Blogging platform Tumblr now enables users to live stream video directly to their followers’ dashboards. Live videos “can be reblogged like any other post,” while push notifications can be distributed when someone goes live or reblogs a live stream. Unlike Facebook Live, Tumblr is positioning itself as the publishing and discovery platform for existing services, including YouTube, YouNow, Kanvas and Upclose. All partner apps are ready to support live streaming to Tumblr on iOS and Android, with the exception of YouTube, which is Android-ready now and will add iOS support shortly.
According to TechCrunch, the Tumblr-developed technology underlying this new feature is a private spec that “allows the third-parties to stream their live broadcasts into Tumblr’s native video player.” Tumblr users will find support through the partnered apps, which will then automatically publish to Tumblr.

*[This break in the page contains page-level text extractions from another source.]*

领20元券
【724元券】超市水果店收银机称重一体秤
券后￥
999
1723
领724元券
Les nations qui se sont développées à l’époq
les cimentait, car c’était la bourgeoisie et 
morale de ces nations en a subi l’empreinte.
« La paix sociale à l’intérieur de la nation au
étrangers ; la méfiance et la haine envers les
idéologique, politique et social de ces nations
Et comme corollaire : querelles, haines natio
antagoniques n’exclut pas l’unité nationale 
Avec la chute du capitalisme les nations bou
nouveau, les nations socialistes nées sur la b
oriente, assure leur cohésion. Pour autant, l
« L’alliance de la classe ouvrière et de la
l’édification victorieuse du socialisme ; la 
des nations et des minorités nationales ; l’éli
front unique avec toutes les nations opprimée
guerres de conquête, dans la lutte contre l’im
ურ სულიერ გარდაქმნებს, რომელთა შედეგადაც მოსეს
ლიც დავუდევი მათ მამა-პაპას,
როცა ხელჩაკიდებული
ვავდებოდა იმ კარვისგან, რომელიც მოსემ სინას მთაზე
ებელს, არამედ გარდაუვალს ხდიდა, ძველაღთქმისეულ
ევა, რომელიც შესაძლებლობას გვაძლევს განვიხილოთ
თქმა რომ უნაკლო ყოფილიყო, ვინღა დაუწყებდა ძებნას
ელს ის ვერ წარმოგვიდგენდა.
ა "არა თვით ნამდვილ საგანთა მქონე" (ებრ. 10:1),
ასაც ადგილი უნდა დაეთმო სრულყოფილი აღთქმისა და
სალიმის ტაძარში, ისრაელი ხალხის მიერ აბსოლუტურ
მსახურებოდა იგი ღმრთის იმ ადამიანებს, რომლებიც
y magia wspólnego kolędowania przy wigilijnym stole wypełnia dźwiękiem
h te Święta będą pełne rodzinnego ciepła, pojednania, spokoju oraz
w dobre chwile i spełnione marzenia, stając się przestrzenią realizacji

The user’s live video will take the top position on followers’ dashboards, and followers will also be alerted if the user republishes a live video. Each post will also be “badged” to identify the service hosting the video. Clicking on the badge will open up the app or link to the App Store. The videos can be replayed any time after the live broadcast.

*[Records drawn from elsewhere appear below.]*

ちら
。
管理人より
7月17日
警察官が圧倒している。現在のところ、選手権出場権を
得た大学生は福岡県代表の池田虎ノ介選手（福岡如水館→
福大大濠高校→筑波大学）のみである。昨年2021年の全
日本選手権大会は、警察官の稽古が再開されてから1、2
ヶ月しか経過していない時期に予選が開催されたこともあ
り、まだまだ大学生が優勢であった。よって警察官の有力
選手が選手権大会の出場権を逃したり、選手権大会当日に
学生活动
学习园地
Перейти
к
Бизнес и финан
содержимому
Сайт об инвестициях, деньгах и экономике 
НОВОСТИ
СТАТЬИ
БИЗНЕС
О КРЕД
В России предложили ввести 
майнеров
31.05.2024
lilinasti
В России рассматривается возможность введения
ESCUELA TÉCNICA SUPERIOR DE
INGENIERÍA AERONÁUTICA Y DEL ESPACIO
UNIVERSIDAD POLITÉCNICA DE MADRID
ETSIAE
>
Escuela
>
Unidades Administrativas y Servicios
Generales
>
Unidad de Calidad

Kicking off the new feature is a schedule of events including “a live broadcast from the surface of Mars, a Q&A session with Adam J. Kurtz, a basketball lesson from a Harlem Globetrotter, some designed-to-go-viral entertainment events, and others,” as well as original content from Tumblr “inspired by its community.”
Tumblr says that some 15 media partners — Mashable, Refinery29, MTV, The Huffington Post and others — will also stream live content.

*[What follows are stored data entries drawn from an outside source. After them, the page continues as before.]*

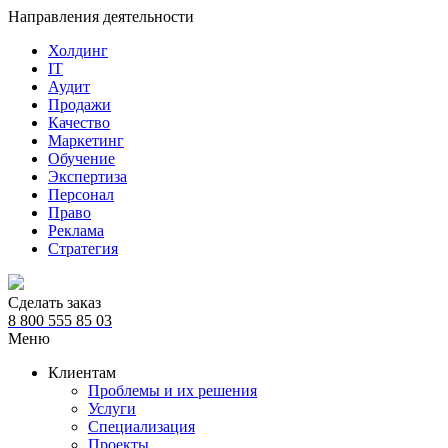
Направления деятельности
Холдинг
IT
Аудит
Продажи
Качество
Маркетинг
Обучение
Экспертиза
Персонал
Право
Реклама
Стратегия
Сделать заказ
8 800 555 85 03
Меню
Клиентам
Проблемы и их решения
Услуги
Специализация
Проекты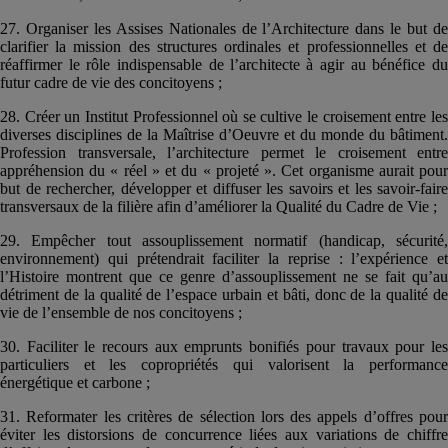
27. Organiser les Assises Nationales de l’Architecture dans le but de
clarifier la mission des structures ordinales et professionnelles et de
réaffirmer le rôle indispensable de l’architecte à agir au bénéfice du
futur cadre de vie des concitoyens ;
28. Créer un Institut Professionnel où se cultive le croisement entre les
diverses disciplines de la Maîtrise d’Oeuvre et du monde du bâtiment.
Profession transversale, l’architecture permet le croisement entre
appréhension du « réel » et du « projeté ». Cet organisme aurait pour
but de rechercher, développer et diffuser les savoirs et les savoir-faire
transversaux de la filière afin d’améliorer la Qualité du Cadre de Vie ;
29. Empêcher tout assouplissement normatif (handicap, sécurité,
environnement) qui prétendrait faciliter la reprise : l’expérience et
l’Histoire montrent que ce genre d’assouplissement ne se fait qu’au
détriment de la qualité de l’espace urbain et bâti, donc de la qualité de
vie de l’ensemble de nos concitoyens ;
30. Faciliter le recours aux emprunts bonifiés pour travaux pour les
particuliers et les copropriétés qui valorisent la performance
énergétique et carbone ;
31. Reformater les critères de sélection lors des appels d’offres pour
éviter les distorsions de concurrence liées aux variations de chiffre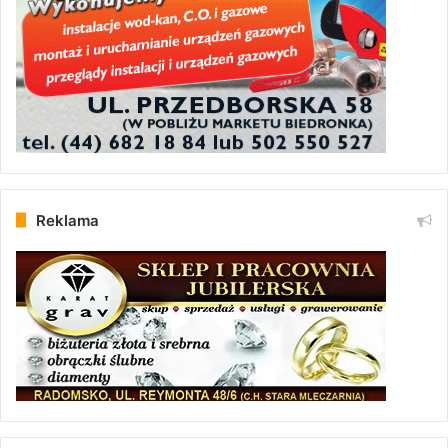
Reklama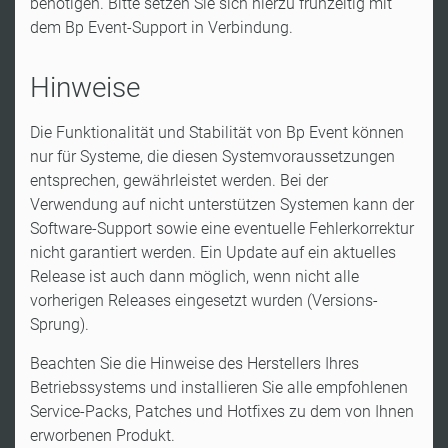
benötigen. Bitte setzen Sie sich hierzu frühzeitig mit
dem Bp Event-Support in Verbindung.
Hinweise
Die Funktionalität und Stabilität von Bp Event können
nur für Systeme, die diesen Systemvoraussetzungen
entsprechen, gewährleistet werden. Bei der
Verwendung auf nicht unterstützen Systemen kann der
Software-Support sowie eine eventuelle Fehlerkorrektur
nicht garantiert werden. Ein Update auf ein aktuelles
Release ist auch dann möglich, wenn nicht alle
vorherigen Releases eingesetzt wurden (Versions-
Sprung).
Beachten Sie die Hinweise des Herstellers Ihres
Betriebssystems und installieren Sie alle empfohlenen
Service-Packs, Patches und Hotfixes zu dem von Ihnen
erworbenen Produkt.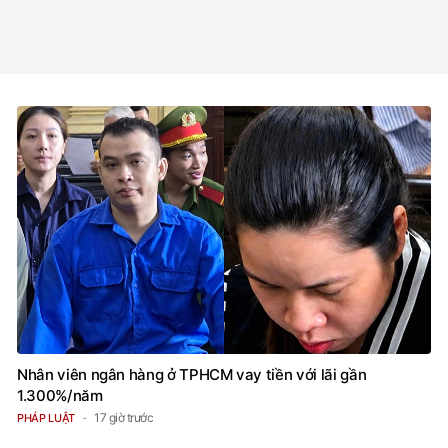
Nhân viên ngân hàng ở TPHCM vay tiền với lãi gần
1.300%/năm
17 giờ trước
PHÁP LUẬT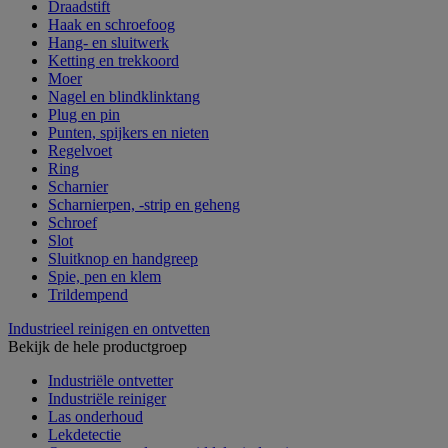
Draadstift
Haak en schroefoog
Hang- en sluitwerk
Ketting en trekkoord
Moer
Nagel en blindklinktang
Plug en pin
Punten, spijkers en nieten
Regelvoet
Ring
Scharnier
Scharnierpen, -strip en geheng
Schroef
Slot
Sluitknop en handgreep
Spie, pen en klem
Trildempend
Industrieel reinigen en ontvetten
Bekijk de hele productgroep
Industriële ontvetter
Industriële reiniger
Las onderhoud
Lekdetectie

For now, live video is not an ad offering, although that may change in the future. “Support for live video on Tumblr is part of a larger strategy for its service, which has been struggling to meet its revenue expectations following the Yahoo acquisition,” reports TechCrunch. “Now it’s clear that Tumblr isn’t trying to directly compete with the likes of Facebook Live or Periscope, but has instead chosen to tie into competing services as a means of joining the live streaming market without having to build its own dedicated tools for hosting live video itself.”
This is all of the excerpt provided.